Another difference that could be correlated to a mesenchymal to epithelial transition upon DM treatment of A17 cells was the establishment of an apical-basolateral polarity, essential for the typical cell–cell interaction of epithelial cells. In this sense it was interesting to observe the identification of protein scribble homolog, a protein involved in differentiation of epithelial and neuronal cells and responsible for the establishment of apical-basolateral cell polarity. This was peculiarly important because it has been found exclusively in DM-treated samples and could be consistent with a mesenchymal to epithelial transition.

According to GO data, other epithelial-related proteins could be found in the lists obtained in this experiment, in particular two membrane receptors have been found in the unique proteins, namely, ephrin-B1 and ephrin type-A receptor 2.

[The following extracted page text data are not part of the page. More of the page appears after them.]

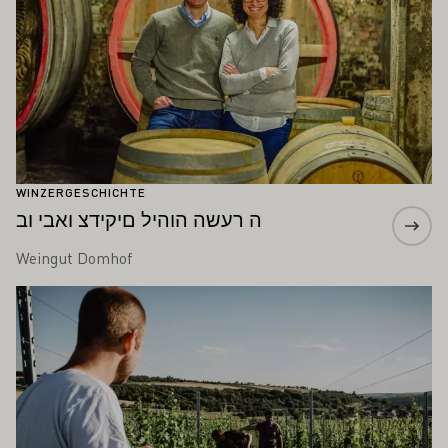
WINZERGESCHICHTE
ה רעשה הוהיל םיקידצ ואבי וב
Weingut Domhof
Mehr erfahren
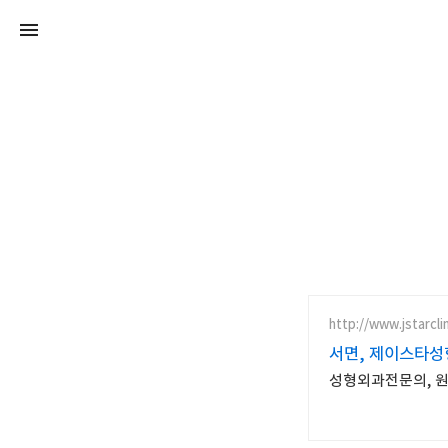
http://www.jstarclin
서면, 제이스타
성형외과전문의, 원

Another interesting feature to highlight was that DM-treated cells showed few proteins connected with cell growth, in particular with regulation and programmed cell death, which was in contrast with the mesenchymal feature of stem cell similarity. Among the proteins exclusively found in DM-treated cells possessing this feature, according to GO data, four proteins had a regulative effect upon apoptosis, i.e., bcl-2 homologous antagonist/killer, dolichyl-diphosphooligosaccharide-protein glycosyltransferase subunit DAD1, sphingosine-1-phosphate lyase 1, and aminoacyltRNA synthase complex-interacting multifunctional protein 1.

Conclusions

Shotgun proteomics was used to investigate the BMP signaling pathway inhibition in cancer stem cells using A17 cells, as model A17 proteome profile showed a significant accordance with the expected mesenchymal phenotype from genomic investigations and also with more recent results obtained with different techniques (Garulli et al., 2014). Moreover, the additional GO search also helped in identifying additional biologically significant proteins that relate with mesenchymal features. The effect of DM treatment on these cells has also been evaluated, in particular taking into consideration a mesenchymal to epithelial transition. The analysis of GO data for DM-treated cells led to the conclusion that important changes have begun and a transition from mesenchymal-cell type to epithelial-cell type was at work at the end of a 3-day-long DM treatment. In fact, several mesenchymal markers, particularly adhesion molecules fibronectin, N-cadherin, vimentin, and several related proteins, were found to be absent or significantly depleted in DM-treated cells, suggesting that DM-treated cells acquired a metastable cell phenotype, i.e., they showed hybrid features in which both epithelial and mesenchymal traits were still kept. Consistent with the interpretation that the changes observed arise from epithelial specification from mesenchyme, a number of epithelial markers were observed to increase or to be expressed exclusively in the DM-treated cells, including vinculin, E-cadherin, as well as an apical-basolateral polarity determining protein SCRIB. These results further supported, with an independent investigation technique, the mesenchymal epithelial transition already suggested for this system, also providing additional data from membrane protein expression and related GO data. Taken together, these results shed light on the key role of BMP signaling pathway in the maintenance of the mesenchymal phenotype in breast cancer, which could suggest BMP deprivation as a possible route for suppressing cancer stem cell ability to self renew and cause tumor recurrence, opening new therapy targets to fight cancer.